**What is required**.
Without including the pictures, copy each line below exactly as it reads.

**Dataset excerpt**.

· · ·

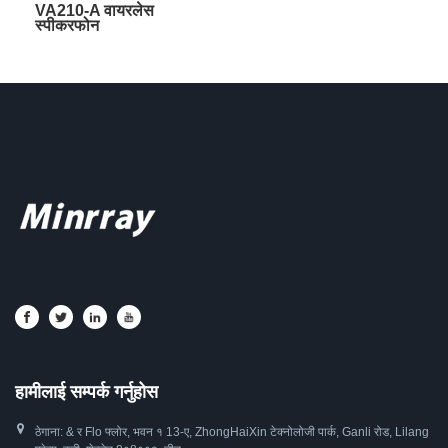
VA210-A वायरलेस
स्पीकरफोन
हामीलाई सम्पर्क गर्नुहोस
ठेगाना: & र Flo फ्लोर, भवन १ 13-ए, ZhongHaiXin टेक्नोलोजी पार्क, Ganli रोड, Lilang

· · ·

**Solution to this problem**.
VA210-A वायरलेस
स्पीकरफोन
हामीलाई सम्पर्क गर्नुहोस
ठेगाना: & र Flo फ्लोर, भवन १ 13-ए, ZhongHaiXin टेक्नोलोजी पार्क, Ganli रोड, Lilang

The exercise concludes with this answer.